HomeSaluteCervello e sistema nervosoOblio: un segno di efficienza cerebrale

Oblio: un segno di efficienza cerebrale

(Oblio-Immagine Credit Public Domain).

L’oblio può essere un segno di efficienza cerebrale! Hai mai incontrato un collega di lavoro al supermercato e non lo hai riconosciuto? Dai la colpa al tuo cervello brillante e pigro.

Un nuovo studio condotto dal Prof. assistente Oliver Baumann della Bond University getta nuova luce sul modo in cui l’organo più complesso del corpo, il cervello, cattura i ricordi.

I ricercatori hanno esaminato specificamente come reagisce il cervello quando le persone incontrano una persona o un oggetto fuori contesto per la prima volta.

Il Dr. Baumann ha spiegato che poiché abbiamo visto solo il collega in ufficio, il sistema di memoria sembra generare un’istantanea che fonde insieme la persona e l’ufficio. “Il nostro cervello pensa che quella persona appartenga a quella stanza“, ha spiegato il Dr. Baumann. “Se incontri da qualche altra parte questa persona, ciò crea un problema in quanto potresti non riconoscerla. Questo non accade una volta che il nostro cervello apprende che la persona esiste indipendentemente dalla stanza. La seconda volta, la terza volta, il nostro cervello non commetterebbe di nuovo quell’errore, ma codificherà la persona e la stanza separatamente”.

Secondo il Dr. Baumann, il fenomeno indica che il nostro cervello è “intrinsecamente efficiente o quasi pigro”.

“Se vediamo un albero ed è collegato a una foresta, può essere efficiente presumere che non tutti i diversi alberi e pietre siano entità separate, ma siano codificati come un’unità. Questo assicura che non stiamo sovraccaricando il nostro cervello e sprecando spazio ed energia. È solo quando sembra utile presumere che un oggetto o una persona possa esistere indipendentemente dallo sfondo che il nostro cervello si sforza di codificarlo come un’unità indipendente“.

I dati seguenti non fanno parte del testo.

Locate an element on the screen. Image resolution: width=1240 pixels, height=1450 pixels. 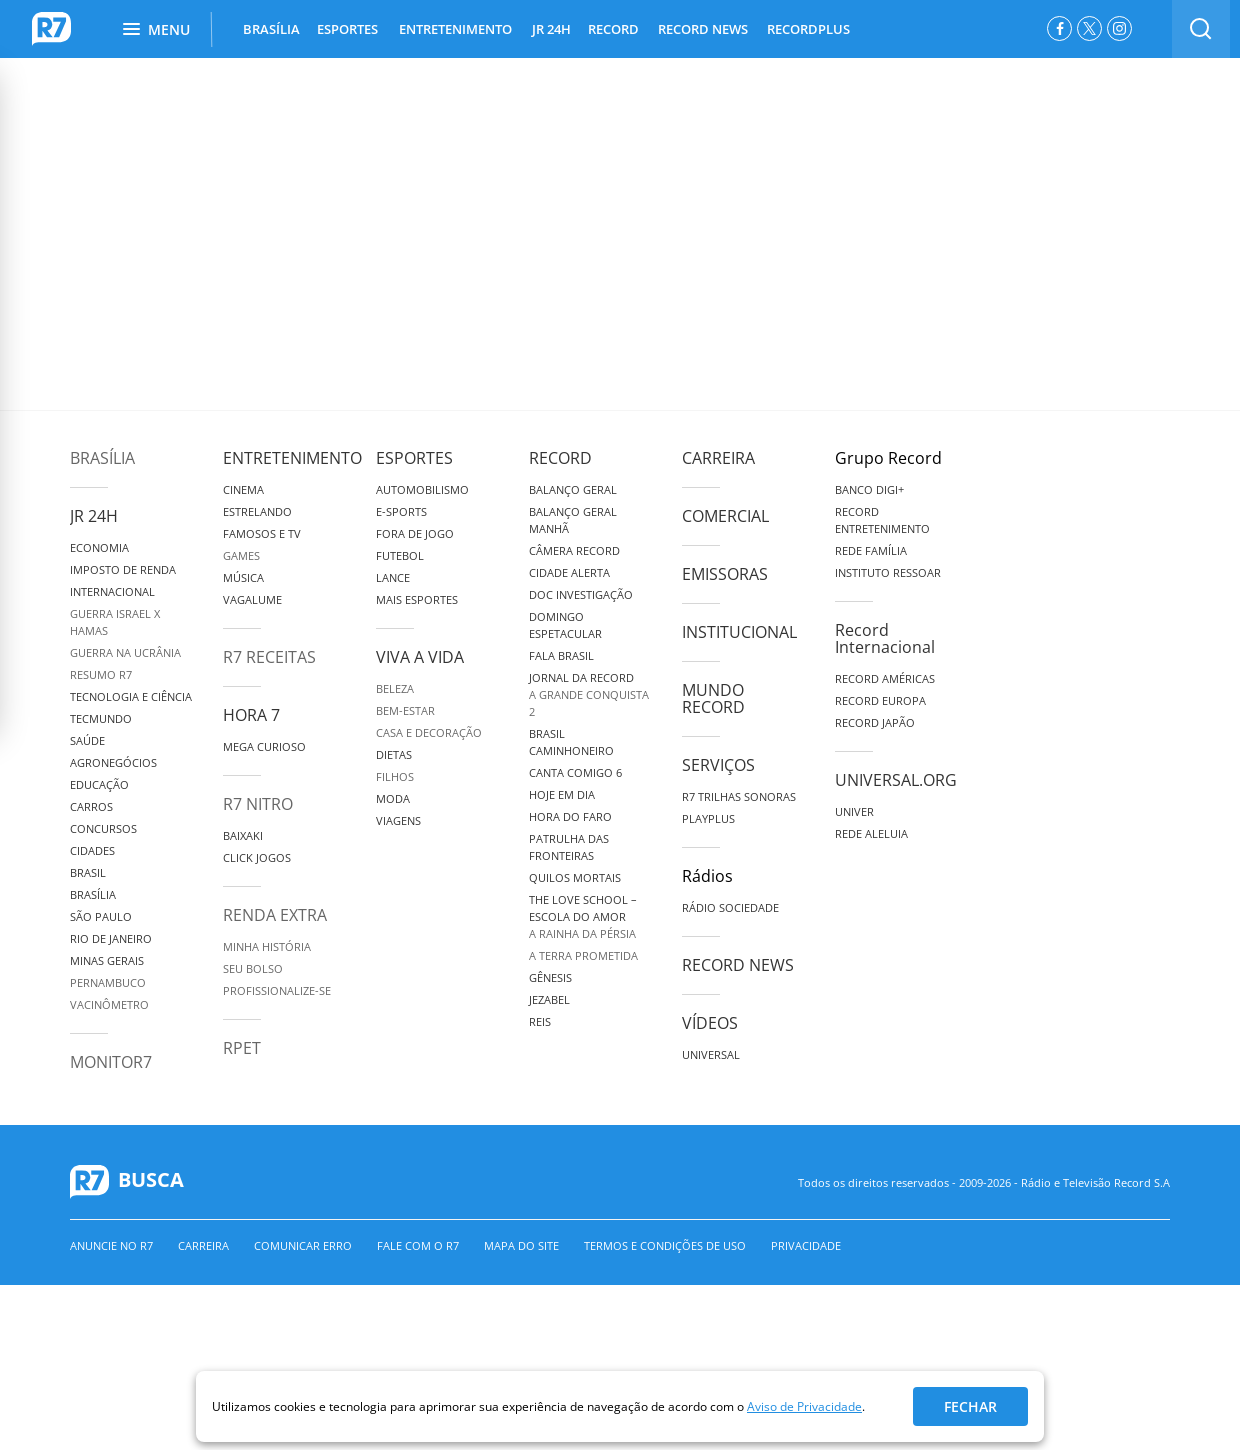
Cidade Alerta is located at coordinates (569, 572).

Nello studio, agli studenti sottoposti a MRI è stato chiesto di memorizzare più immagini di oggetti (come uno zaino, un orologio o un cupcake) su sfondi (tra cui una palestra, una lavanderia e un giardino).

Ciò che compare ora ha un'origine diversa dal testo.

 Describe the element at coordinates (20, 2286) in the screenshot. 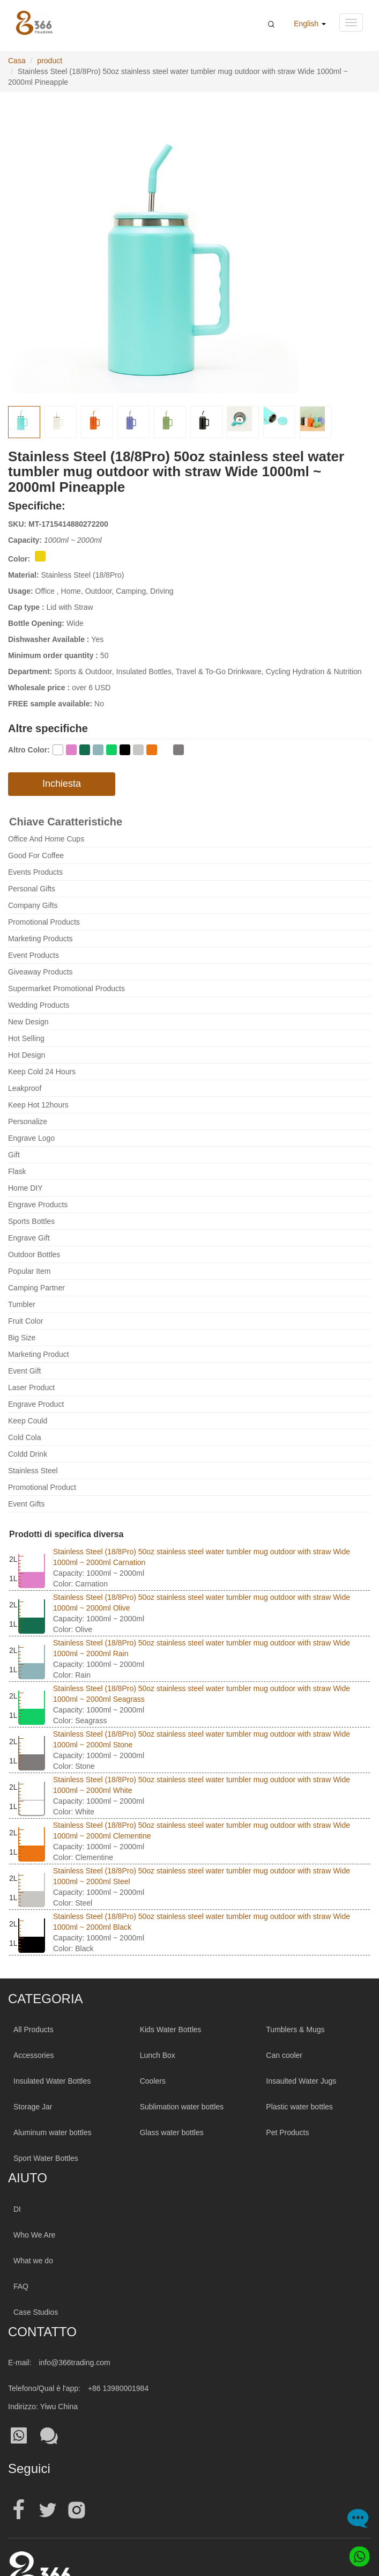

I see `FAQ` at that location.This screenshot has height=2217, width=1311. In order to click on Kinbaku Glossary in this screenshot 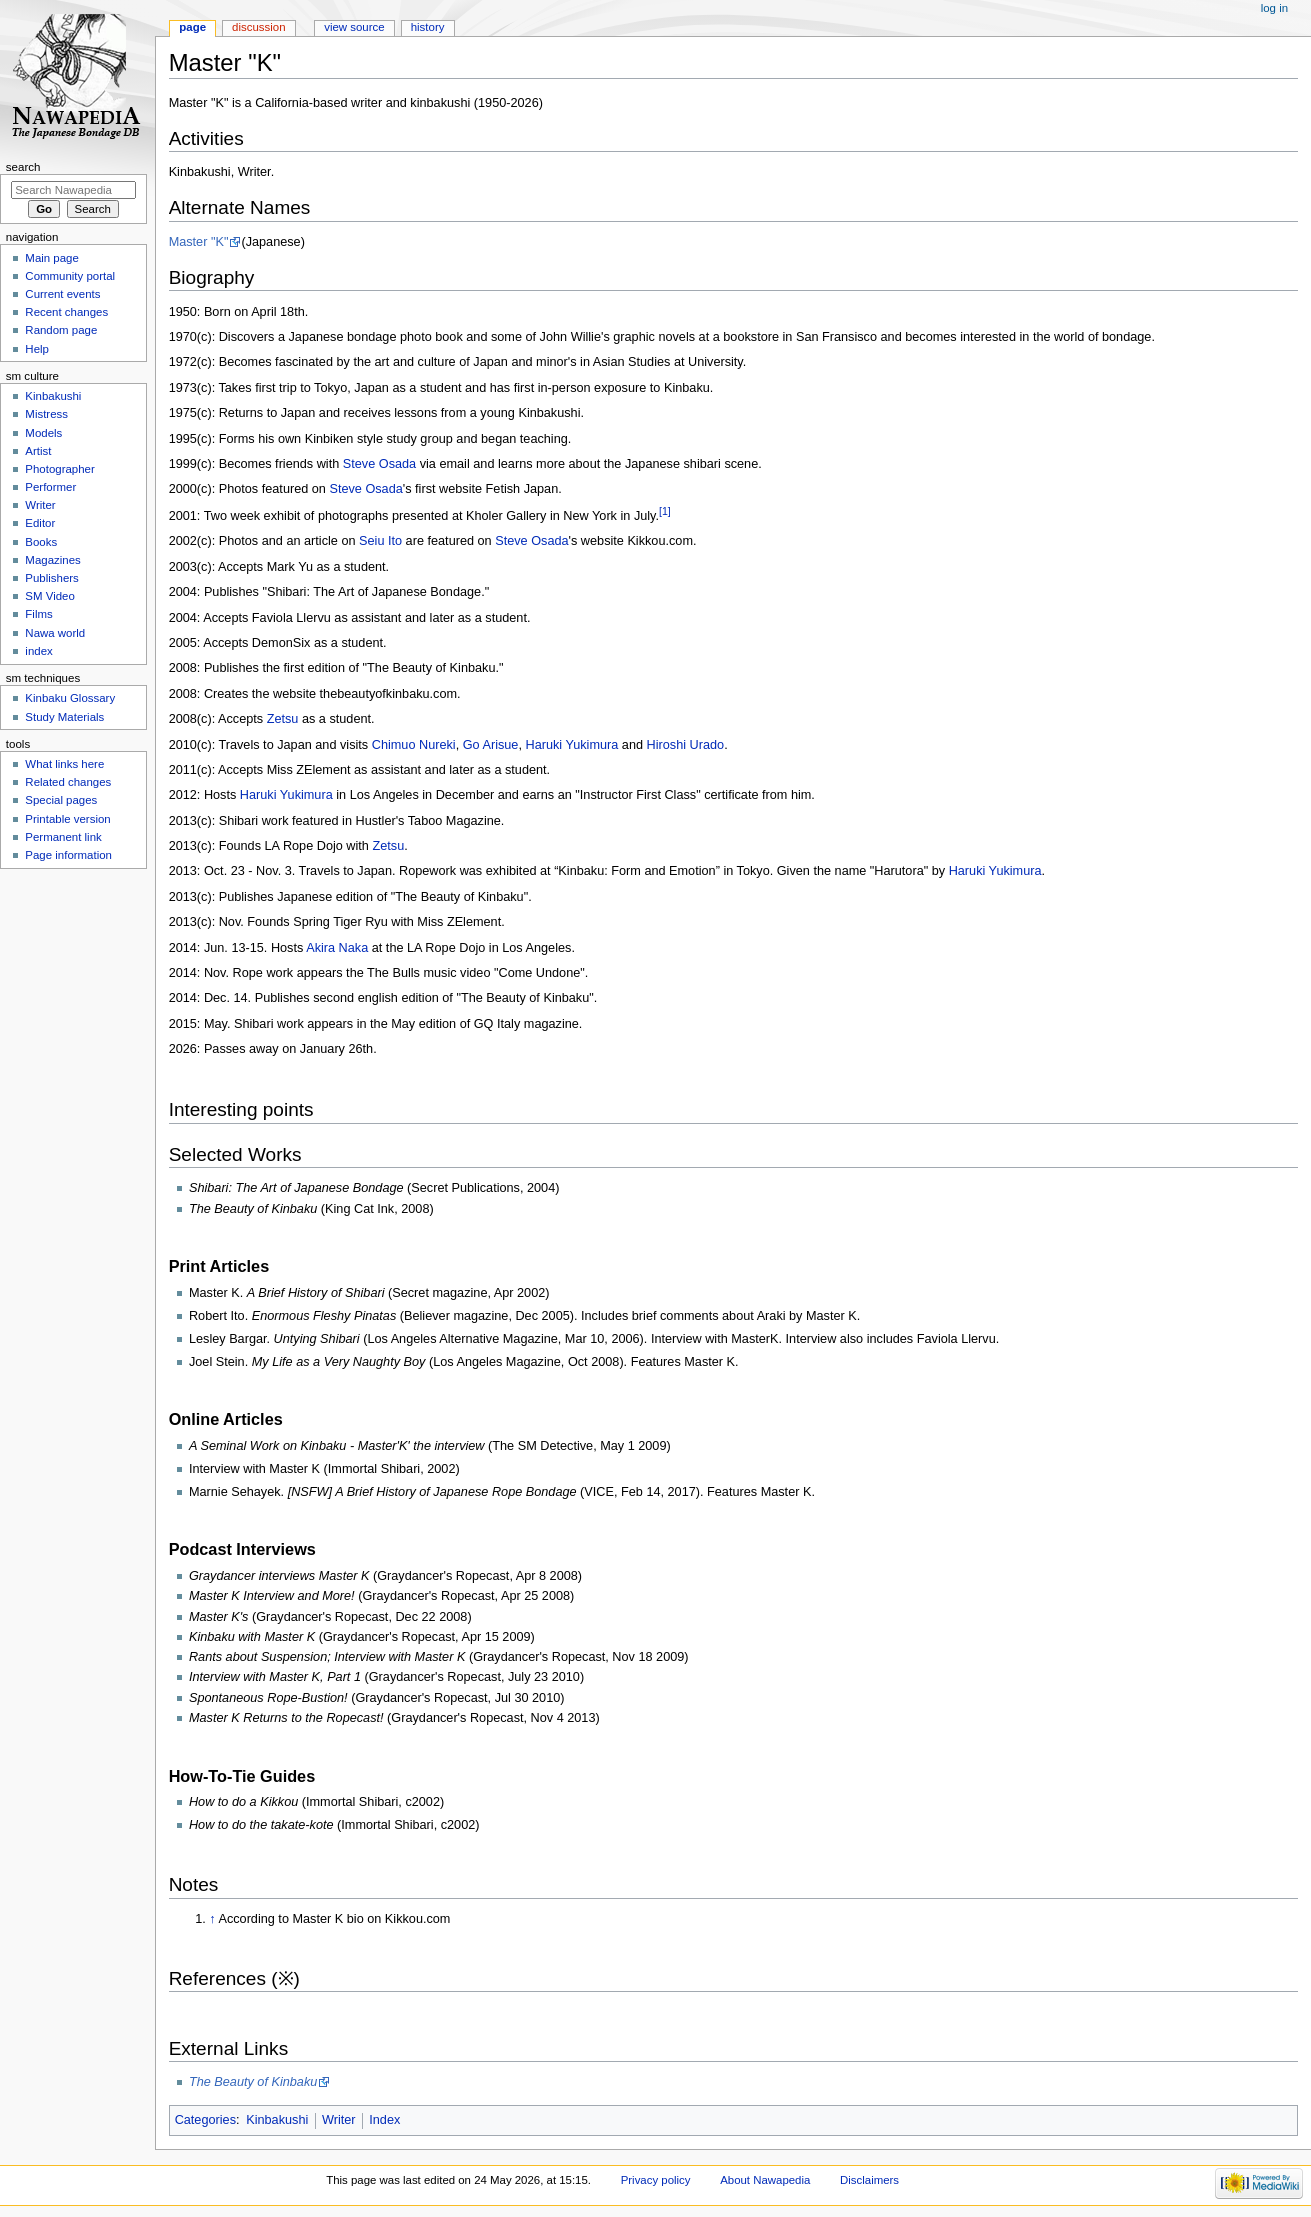, I will do `click(70, 698)`.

La metà degli oggetti era stata mostrata agli studenti il ​​giorno prima. Ciò ha permesso di osservare le differenze nelle risposte cerebrali quando gli oggetti erano familiari o erano stati incontrati solo una volta.

Nella successiva fase di test, i ricercatori hanno scambiato gli sfondi di alcuni oggetti e hanno scoperto che ciò causava difficoltà nel ricordare gli oggetti non familiari.

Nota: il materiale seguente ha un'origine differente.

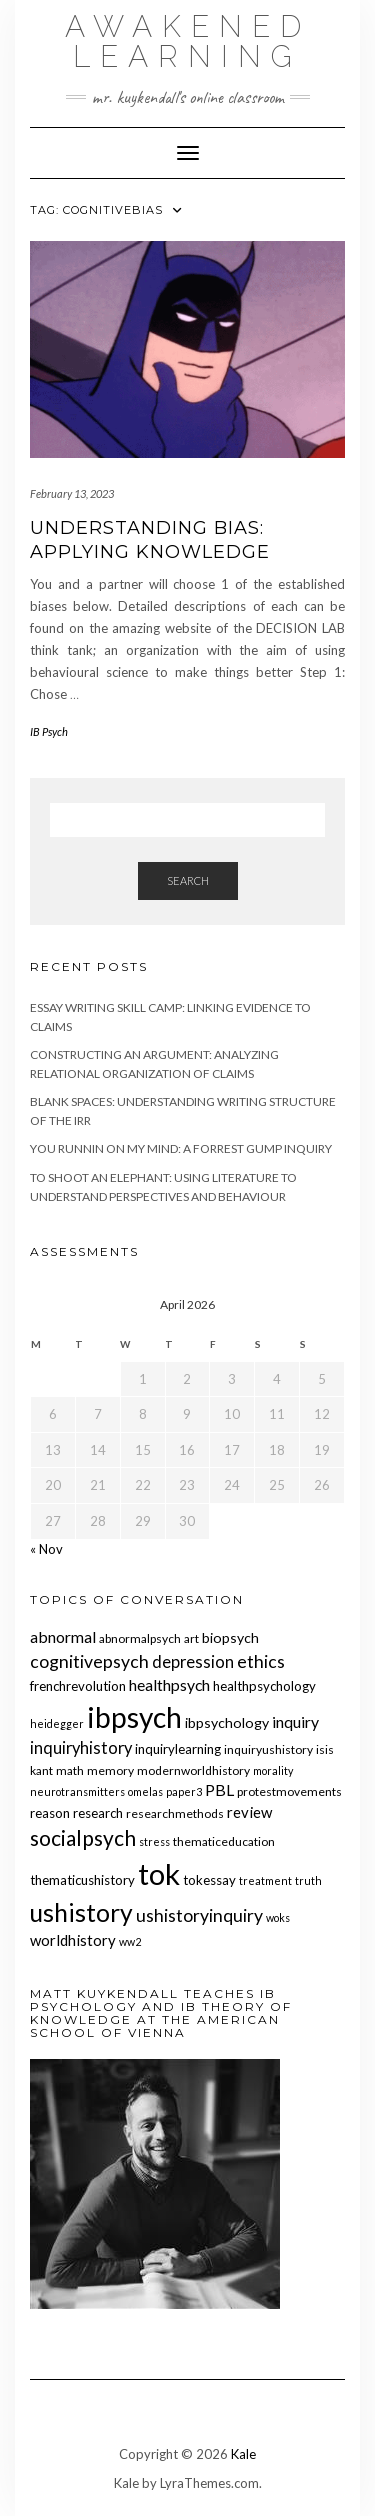 The image size is (375, 2516). I want to click on inquiryhistory [inquiryhistory (10 items)], so click(81, 1748).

La dimenticanza è stata accompagnata da cambiamenti nell’attività nell’ippocampo, una delle aree centrali della memoria umana.

Il Dr. Baumann ha affermato che i risultati forniscono informazioni su come il nostro sistema di memoria si sforza di ottenere efficienza e codifica solo ciò di cui ha assolutamente bisogno.

“L’oblio può essere visto come una caratteristica perché non dovremmo codificare più di quanto abbiamo bisogno e perchè ‘di più non è sempre meglio’ “, ha detto Baumann. “Le persone con ipertimesia ricordano quasi tutto nella loro vita, ma hanno uno svantaggio perché hanno questa enorme massa di informazioni presenti nel cervello e diventa per loro molto difficile concentrarsi su un compito. Dimenticare aiuta a liberare il nostro spazio mentale ed è tutta una questione di efficienza“.

Il Dr.Baumann afferma che la ricerca sull’oblio potrebbe essere un piccolo passo verso gli impianti cerebrali che ripristinano la memoria.

Vedi anche:Alte dosi di ketamina possono temporaneamente spegnere il cervello

“Ora abbiamo impianti retinici e cocleari e forse tra 100, 200 anni potremmo avere impianti di memoria ed essere in grado di interfacciare artificialmente il nostro sistema di memoria”, ha aggiunto kil ricercatore. “Questo è un piccolo elemento costitutivo nel tentativo di comprendere appieno come funziona il nostro sistema di memoria“.

La ricerca è nata da una collaborazione tra la School of Psychology e il Centro interdisciplinare per la mente artificiale della Bond University, il Queensland Brain Institute presso l’Università del Queensland e il Max Planck UCL Center for Computational Psychiatry and Aging Research.

La ricerca è stata pubblicata sulla rivista Frontiers in Psychology.